Although Crumbs & Whiskers doesn’t allow same-day adoption—their antidote to ‘impulse buying’—nearly 1,000 cats have been successfully adopted between Georgetown and Los Angeles, where Kanchan opened a second location in 2017. The goal is to create an upgrade for each cat until they find their forever home.

‘We want these cats to have a rags to riches story. We want them to go from a cage to a fabulous Georgetown loft home. The idea is to never downgrade. All the cats that come to us have to be OK with other cats, and they have to be OK with other people. If they’re not, we’re actually putting them in a worse environment than a shelter.’

After a day full of cuddles, kisses, and Instagram stories with people, the cats have free range of the café at night.

‘Sometimes we come back and it looks like a frat party happened overnight. We’re like what did you get into last night? But most nights, they’re just lounging. We have cameras, but we don’t really need to tune in.
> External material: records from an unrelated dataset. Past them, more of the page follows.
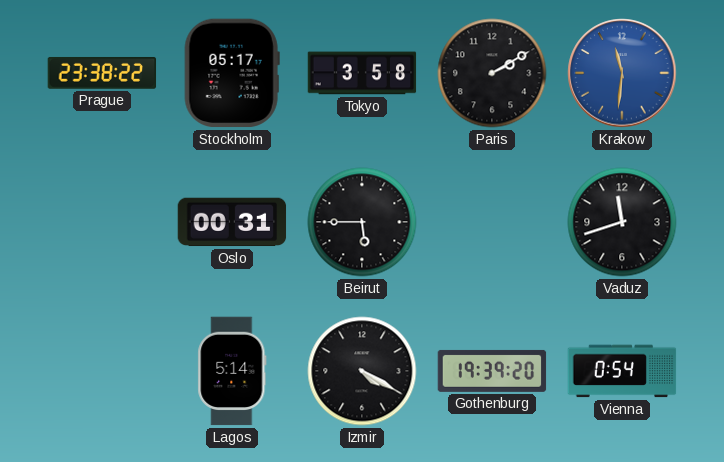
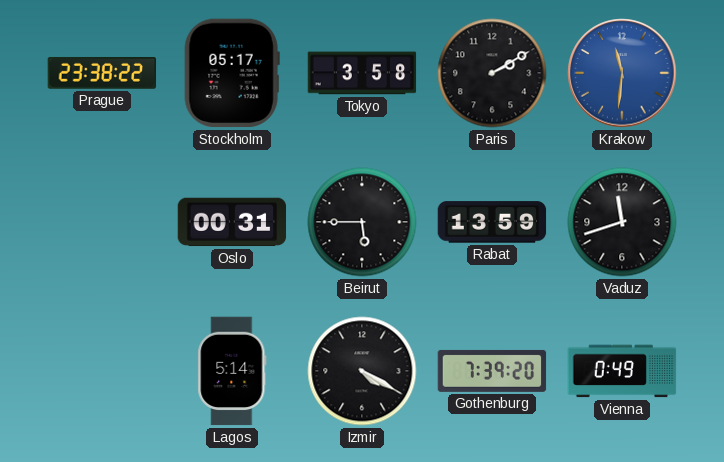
Rabat: none -> 13:59
Gothenburg: 19:39 -> 7:39
Vienna: 0:54 -> 0:49
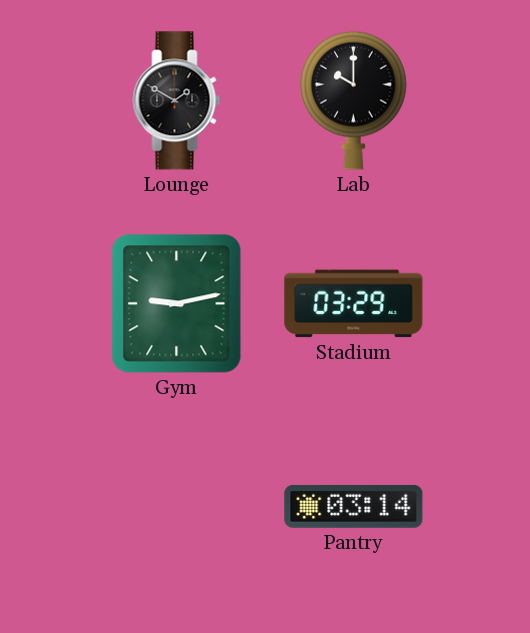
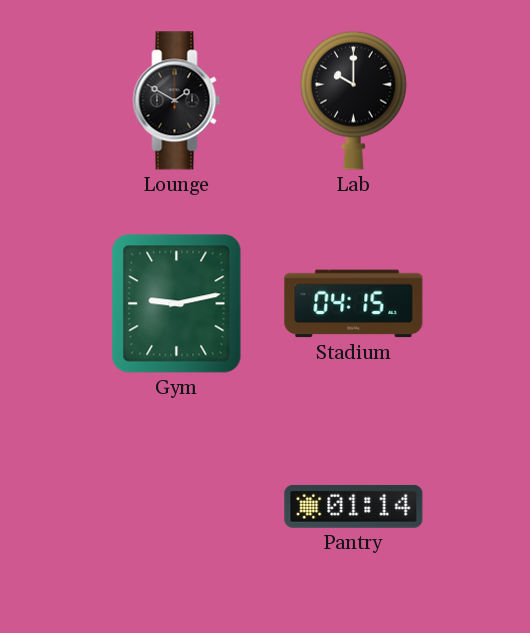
Stadium: 03:29 -> 04:15
Pantry: 03:14 -> 01:14
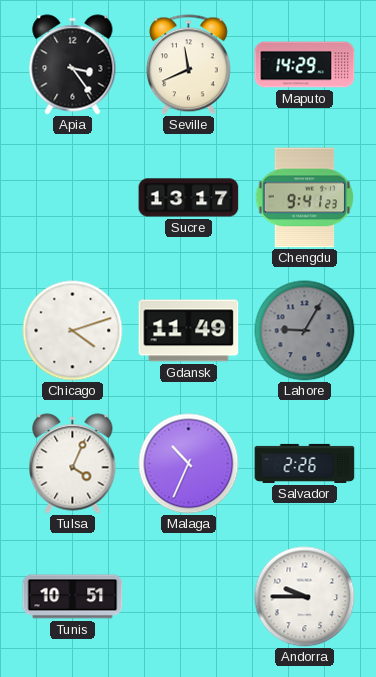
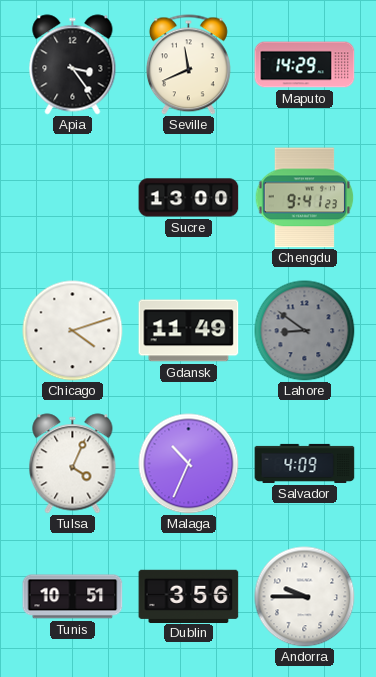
Sucre: 13:17 -> 13:00
Lahore: 9:05 -> 8:51
Salvador: 2:26 -> 4:09
Dublin: none -> 3:56
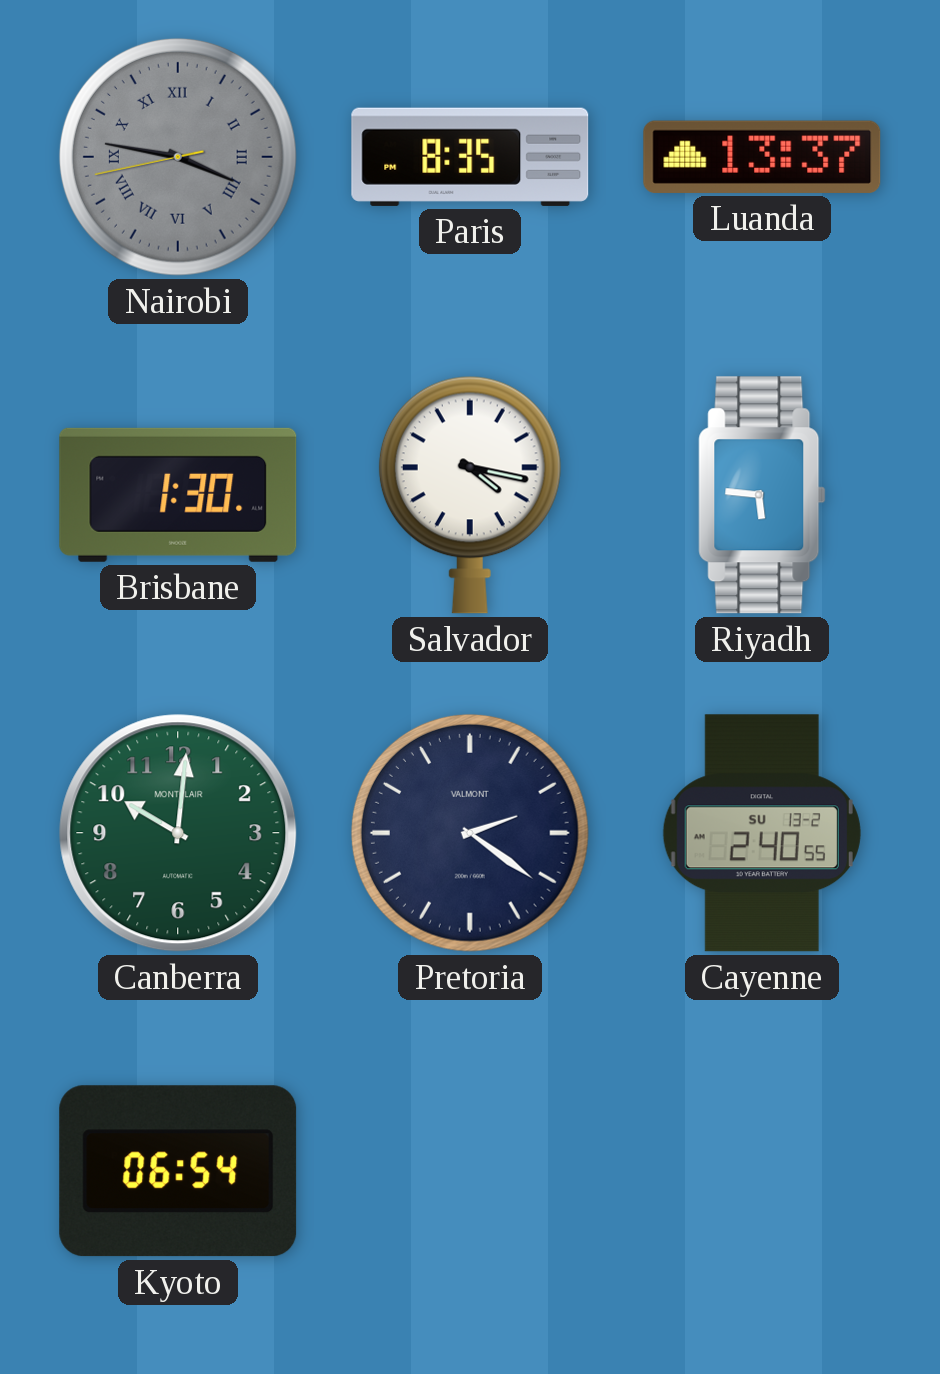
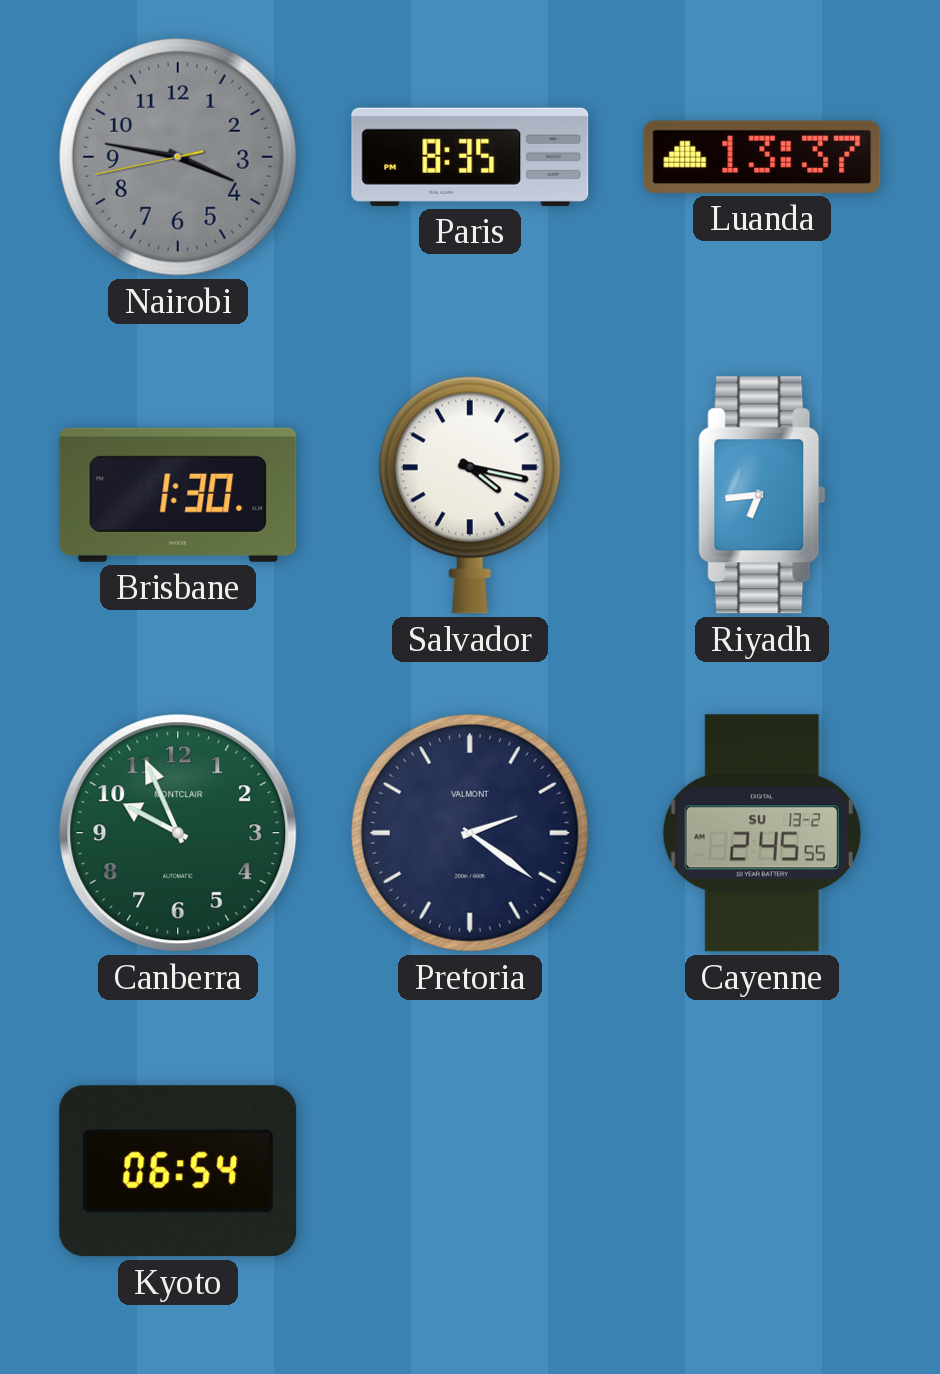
Nairobi numerals: Roman -> Arabic
Riyadh: 5:46 -> 6:44
Canberra: 10:01 -> 9:56
Cayenne: 2:40 -> 2:45
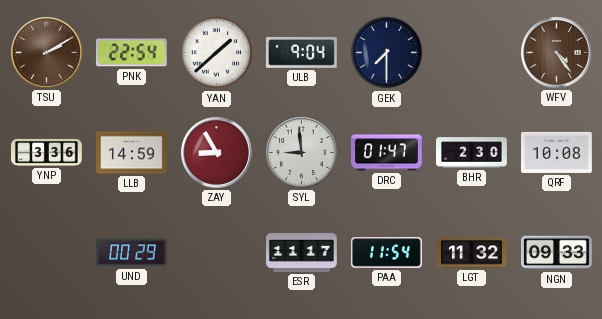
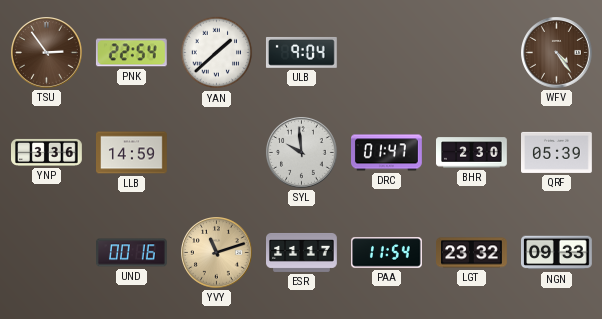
TSU: 2:10 -> 2:54
GEK: 7:30 -> none
ZAY: 8:55 -> none
SYL: 8:59 -> 9:59
QRF: 10:08 -> 05:39
UND: 00:29 -> 00:16
YVY: none -> 11:12
LGT: 11:32 -> 23:32
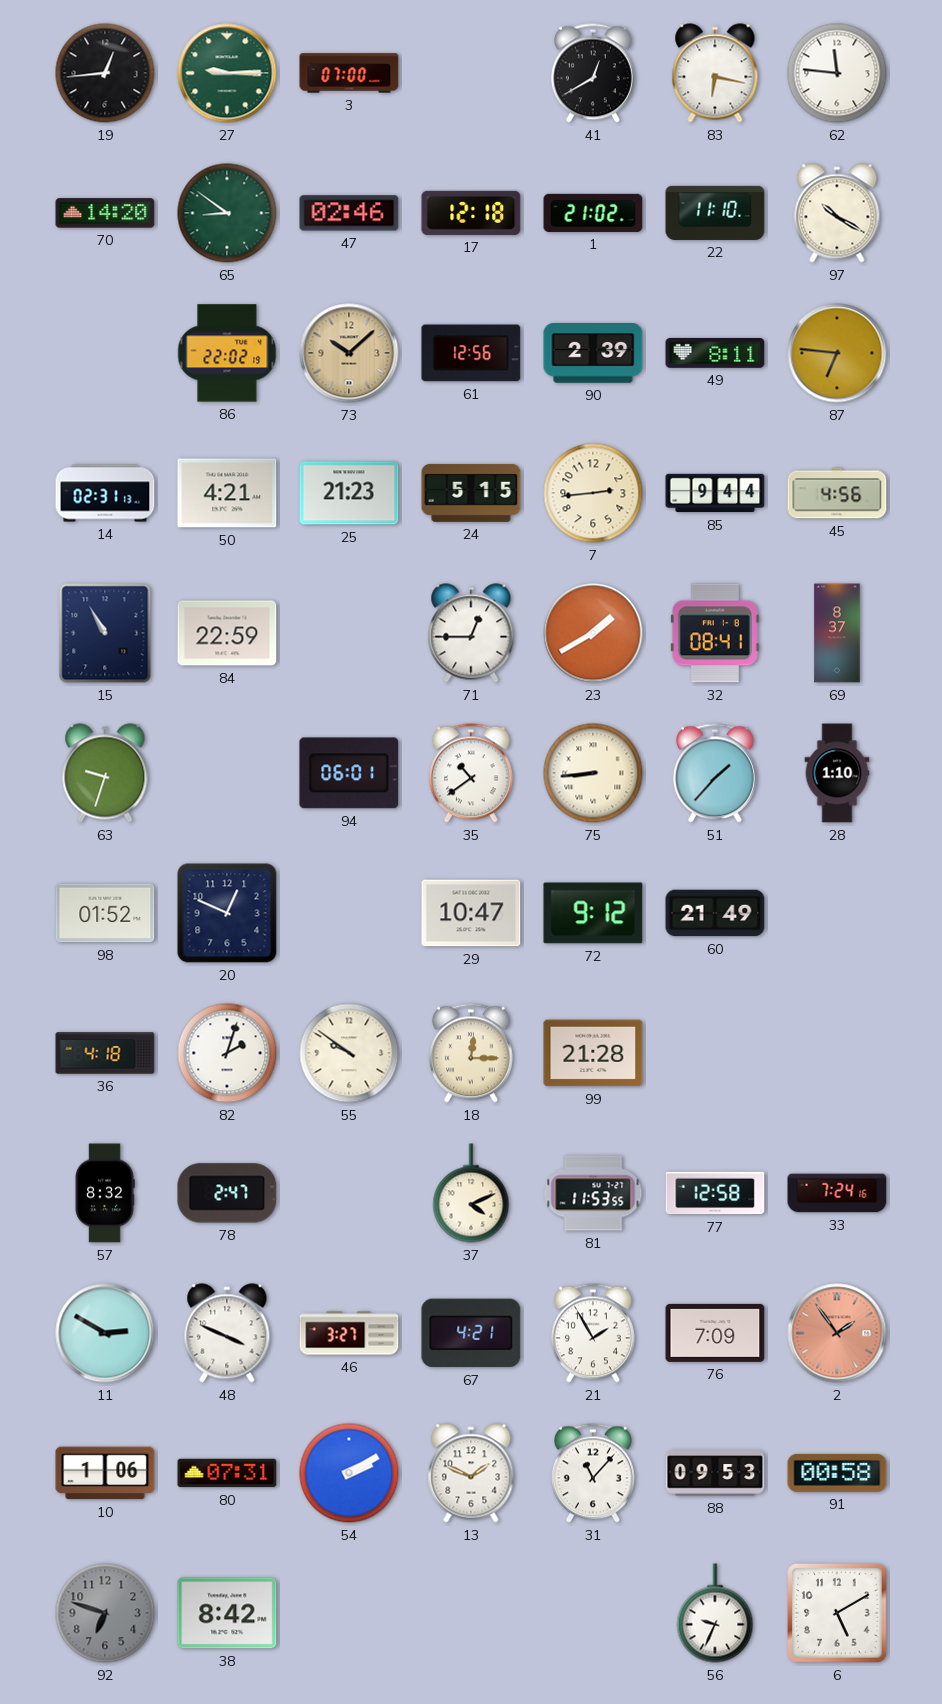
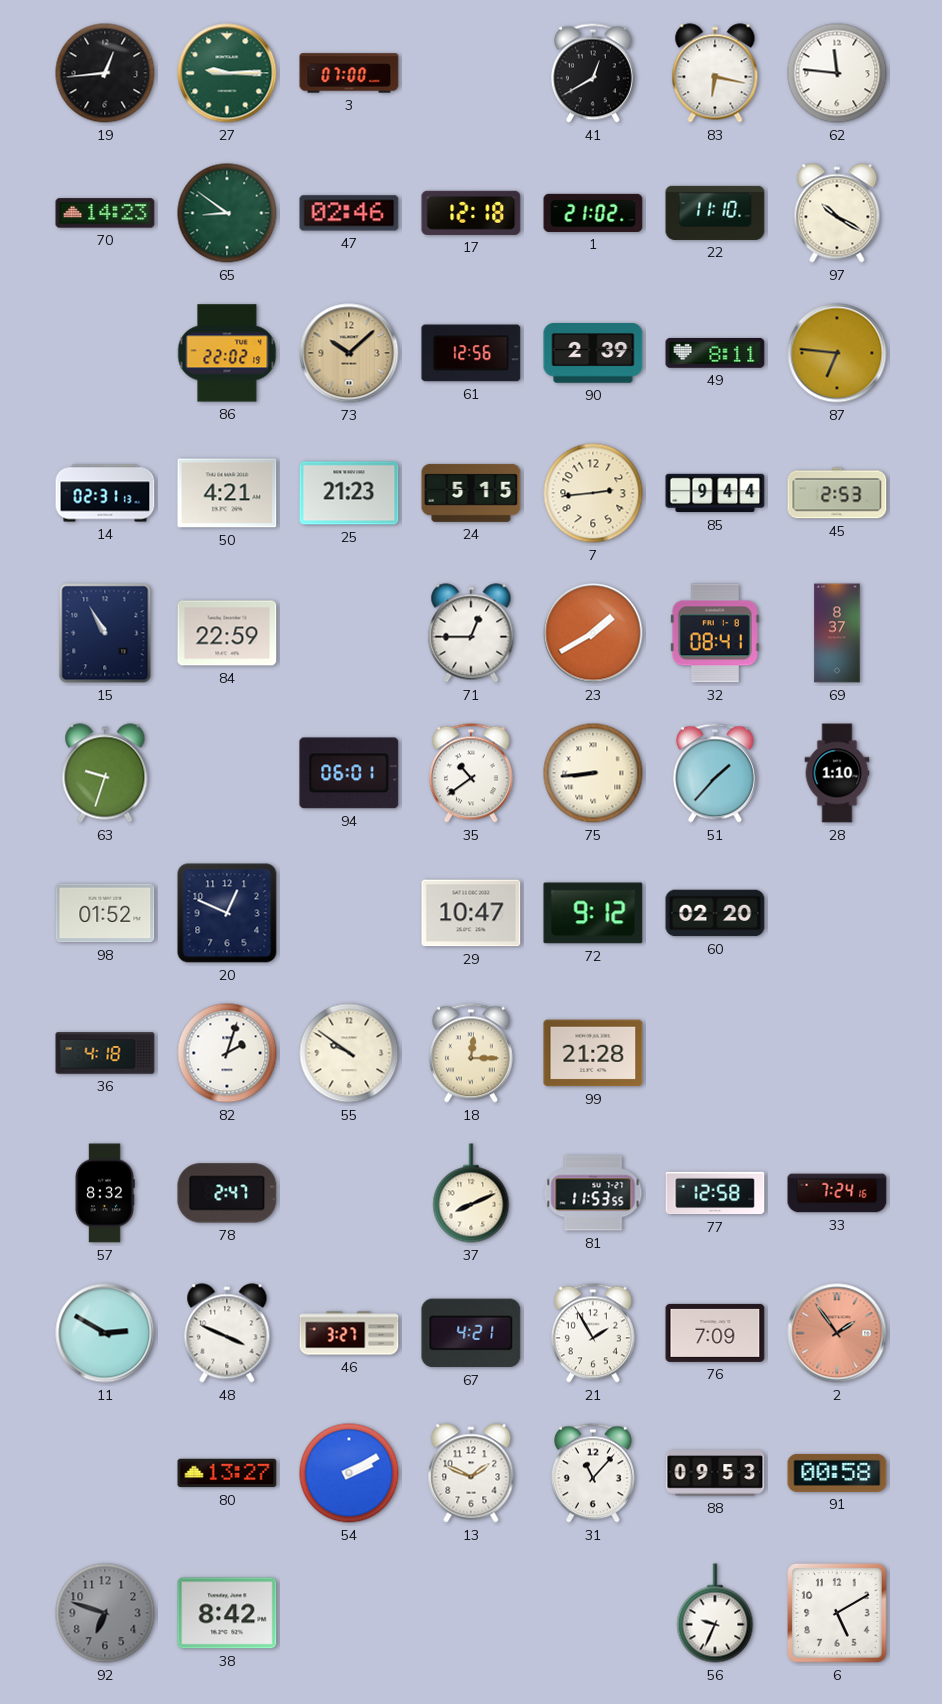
70: 14:20 -> 14:23
45: 4:56 -> 2:53
60: 21:49 -> 02:20
37: 4:11 -> 8:11
10: 1:06 -> none
80: 07:31 -> 13:27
It’s like going to bed and your pet is doing its thing.’

With Crumbs & Whiskers established on both coasts—the likes of Bella Thorne, Keith Urban, and Nicole Kidman among its California patrons—Kanchan tested a new kitten party concept that proved wildly successful. When she learned their partner rescue was desperately trying to save kittens at risk to be euthanized during kitten season—early spring through late fall, when the greatest number are born—Kanchan knew she could do something.

Serendipitously, she found an M Street space whose lease overlapped by five months with Crumbs & Whiskers’ O Street location. Kanchan seized the opportunity and opened The Kitten Lounge in early March—a four-month pop-up before Crumbs & Whiskers permanently relocates to M Street.

Kanchan says the 15- and 30-minute Kitten Lounge bookings provide quick therapy, with ‘giant floofy things’ resembling clouds for guests to sit on while playing with the kittens.

‘If there’s a purring kitten next to you, you’re like—I’m fine, I’m OK,’ says Kanchan, who now lives in LA with her cat, Luna. ‘Animal therapy is real.’

Crumbs & Whiskers receives weekly requests to expand worldwide—from Moscow to Mumbai—while animal cafes in Japan have moved on to owls and snakes. Kanchan won’t entertain the latter—uninterested in models that don’t have an end-goal of adoption.

‘We get a lot of controversy around ‘making entertainment’ out of animals or turning them into a commodity. I’m not stealing your cat and putting it in the café. That’s a downgrade for sure. I’m taking a cat that’s in a cage or about to be euthanized. We agree the ideal place is a home, and we work toward that. These animals should be in a home. They shouldn’t be in a café. I wish there was no need for this, but there is.’